Patokan AS, minyak mentah light sweet atau West Texas Intermediate
(WTI) untuk pengiriman September, menguat 42 sen menjadi ditutup pada
97,34 dolar AS per barel di New York Mercantile Exchange.
Patokan Eropa, minyak mentah Brent untuk pengiriman September naik
89 sen menjadi menetap di 105,44 dolar AS per barel di perdagangan
London.
Kenaikan terjadi menyusul laporan-laporan bahwa Presiden Barack
Obama sedang mempertimbangkan serangan militer terhadap ekstrimis Sunni
di Irak setelah mereka menyerang sebuah kota yang didominasi etnis
Yazidi Irak, penganut sebuah agama kuno pra-Muslim yang minoritas.
Juru bicara Gedung Putih Josh Earnest tidak mau mengkonfirmasi
laporan-laporan bahwa serangan udara AS berada di atas meja, tetapi
mengatakan personel Amerika sedang mempelajari kondisi-kondisi di
lapangan bekerja sama dengan pasukan keamanan Irak.
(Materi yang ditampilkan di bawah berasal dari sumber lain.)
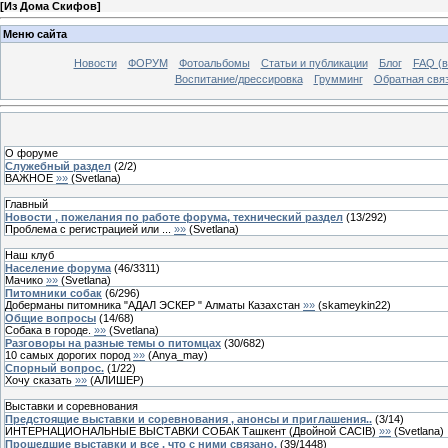
[
Из Дома Скифов
]
Меню сайта
Новости
ФОРУМ
Фотоальбомы
Статьи и публикации
Блог
FAQ (в
Воспитание/дрессировка
Грумминг
Обратная свя
О форуме
Служебный раздел
(
2
/
2
)
ВАЖНОЕ
»»
(
Svetlana
)
Главный
Новости , пожелания по работе форума, технический раздел
(
13
/
292
)
Проблема с регистрацией или ...
»»
(
Svetlana
)
Наш клуб
Население форума
(
46
/
3311
)
Мачико
»»
(
Svetlana
)
Питомники собак
(
6
/
296
)
Доберманы питомника "АДАЛ ЭСКЕР " Алматы Казахстан
»»
(
skameykin22
)
Общие вопросы
(
14
/
68
)
Собака в городе.
»»
(
Svetlana
)
Разговоры на разные темы о питомцах
(
30
/
682
)
10 самых дорогих пород
»»
(
Anya_may
)
Спорный вопрос.
(
1
/
22
)
Хочу сказать
»»
(
АЛИШЕР
)
Выставки и соревнования
Предстоящие выставки и соревнования , анонсы и приглашения..
(
3
/
14
)
ИНТЕРНАЦИОНАЛЬНЫЕ ВЫСТАВКИ СОБАК Ташкент (Двойной CACIB)
»»
(
Svetlana
)
Прошедшие выставки и все , что с ними связано.
(
39
/
1448
)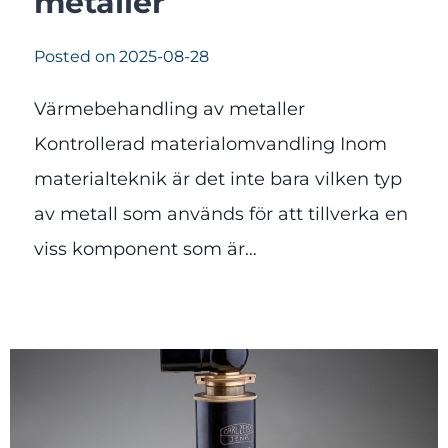
metaller
Posted on
2025-08-28
Värmebehandling av metaller
Kontrollerad materialomvandling Inom
materialteknik är det inte bara vilken typ
av metall som används för att tillverka en
viss komponent som är…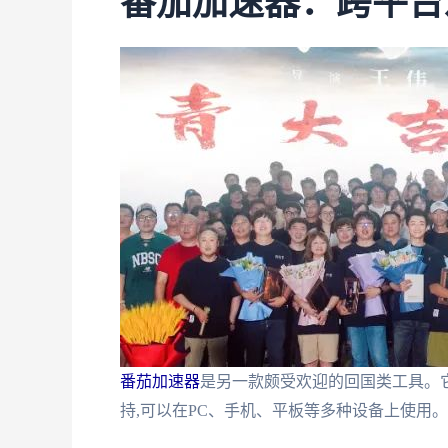
番茄加速器：跨平台
番茄加速器
是另一款颇受欢迎的回国类工具。它
持,可以在PC、手机、平板等多种设备上使用。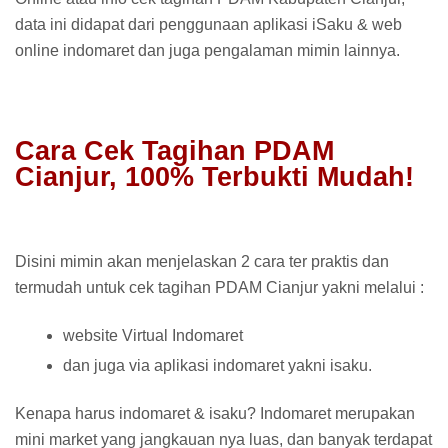
data ini didapat dari penggunaan aplikasi iSaku & web
online indomaret dan juga pengalaman mimin lainnya.
Cara Cek Tagihan PDAM
Cianjur, 100% Terbukti Mudah!
Disini mimin akan menjelaskan 2 cara ter praktis dan
termudah untuk cek tagihan PDAM Cianjur yakni melalui :
website Virtual Indomaret
dan juga via aplikasi indomaret yakni isaku.
Kenapa harus indomaret & isaku? Indomaret merupakan
mini market yang jangkauan nya luas, dan banyak terdapat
Berita utama tentang Irak "menjadi fokus kembali perhatian pasar
pada beberapa hotspot geopolitik yang sebelumnya menjadi pendorong"
harga minyak, kata Gene McGillian, pialang dan analis di Tradition
Energy.
"Kami masih belum memiliki resolusi untuk setiap hotspot di dunia."
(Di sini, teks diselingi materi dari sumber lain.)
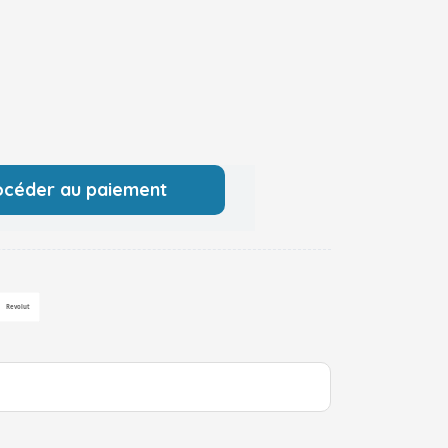
océder au paiement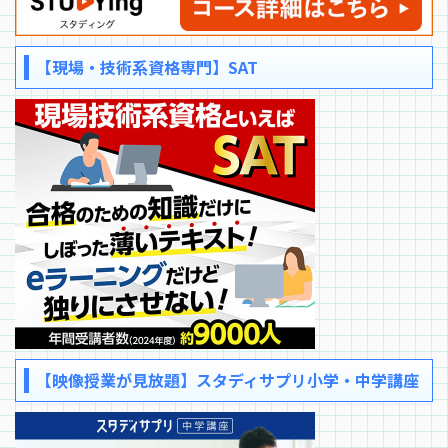
【現場・技術系資格専門】SAT
【映像授業が見放題】スタディサプリ小学・中学講座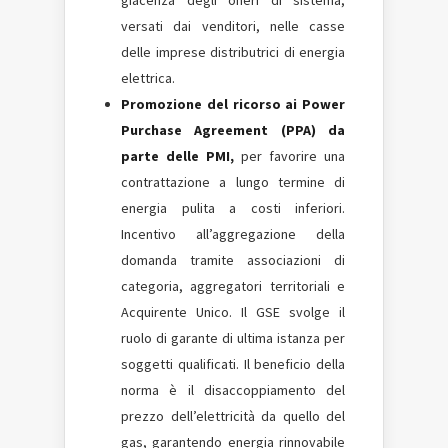
giacenza degli oneri di sistema,
versati dai venditori, nelle casse
delle imprese distributrici di energia
elettrica.
Promozione del ricorso ai Power
Purchase Agreement (PPA) da
parte delle PMI,
per favorire una
contrattazione a lungo termine di
energia pulita a costi inferiori.
Incentivo all’aggregazione della
domanda tramite associazioni di
categoria, aggregatori territoriali e
Acquirente Unico. Il GSE svolge il
ruolo di garante di ultima istanza per
soggetti qualificati. Il beneficio della
norma è il disaccoppiamento del
prezzo dell’elettricità da quello del
gas, garantendo energia rinnovabile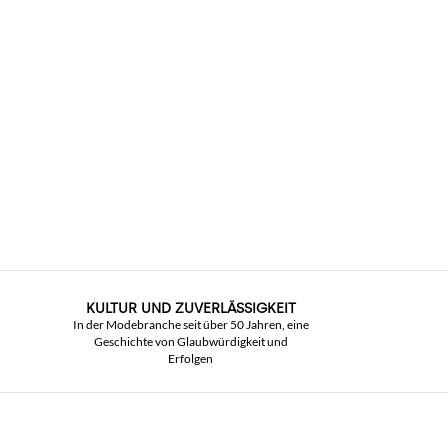
KULTUR UND ZUVERLÄSSIGKEIT
In der Modebranche seit über 50 Jahren, eine
Geschichte von Glaubwürdigkeit und
Erfolgen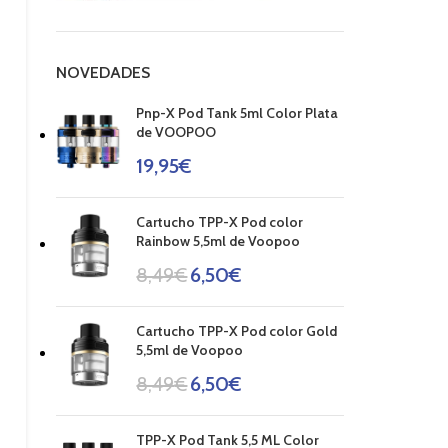
NOVEDADES
Pnp-X Pod Tank 5ml Color Plata
de VOOPOO
19,95
€
Cartucho TPP-X Pod color
Rainbow 5,5ml de Voopoo
8,49
€
6,50
€
Cartucho TPP-X Pod color Gold
5,5ml de Voopoo
8,49
€
6,50
€
TPP-X Pod Tank 5,5 ML Color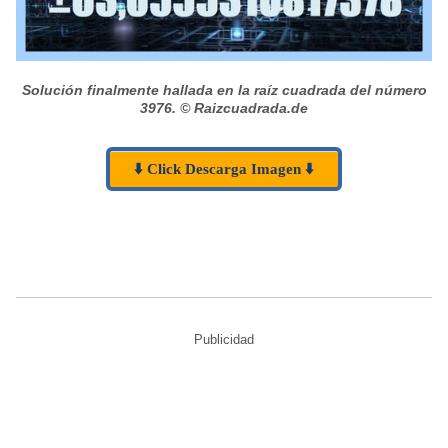
Solución finalmente hallada en la raíz cuadrada del número
3976.
© Raizcuadrada.de
⬇️ Click Descarga Imagen ⬇️
Publicidad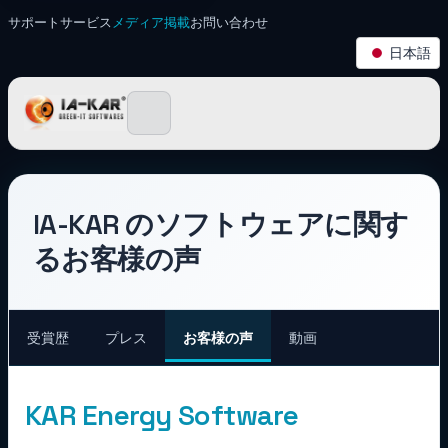
サポート
サービス
メディア掲載
お問い合わせ
日本語
IA-KAR ～ Green IT ソ
IA-KAR のソフトウェアに関す
るお客様の声
受賞歴
プレス
お客様の声
動画
KAR Energy Software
McGillian mengatakan harga minyak AS telah kehilangan lebih dari 10
dolar AS sejak 13 Juni, menambahkan, "kita mendekati bottom."
Para pengamat mengatakan fundamental pasar minyak di Amerika
Serikat masih lemah karena para pedagang melihat penggunaan bensin yang
lebih rendah setelah musim mengemudi musim panas berakhir.
Tetapi gambar permintaan yang lesu itu diimbangi oleh kekhawatiran
tentang masalah politik yang dapat mempengaruhi produksi di Irak, Libya
dan Rusia.
Meningkatnya kekerasan di Irak, produsen minyak mentah terbesar
kedua di Organisasi Negara Pengekspor Minyak (OPEC), telah mendorong
harga minyak mentah naik pada Kamis.
Militan Negara Islam di Irak dan Suriah (ISIS) melanjutkan
pertempuran sengit dengan pasukan keamanan Irak di beberapa provinsi
Irak. Irak adalah eksportir minyak terbesar kedua di OPEC setelah Arab
Saudi, mengekspor sekitar 2,5 juta barel per hari, menurut Badan
Informasi Energi AS.
Bertahannya kekhawatiran geopolitik di Ukraina juga mendukung harga
minyak mentah. Rusia merupakan negara produsen minyak penting, dan
sebagian besar minyak mentah dan gas Rusia diekspor ke Eropa melalui
Ukraina.
Perdana Menteri Rusia Dmitry Medvedev pada Kamis mengatakan bahwa
Rusia memberlakukan larangan impor produk-produk makanan dari Uni Eropa
dan Amerika Serikat sebagai pembalasan untuk sanksi mereka terhadap
Moskow atas krisis Ukraina.
Sehari sebelumnya, Presiden Rusia Vladimir Putin menandatangani
sebuah keputusan yang melarang atau membatasi impor produk pertanian
dari negara-negara yang memberlakukan sanksi terhadap Moskow. (WDY)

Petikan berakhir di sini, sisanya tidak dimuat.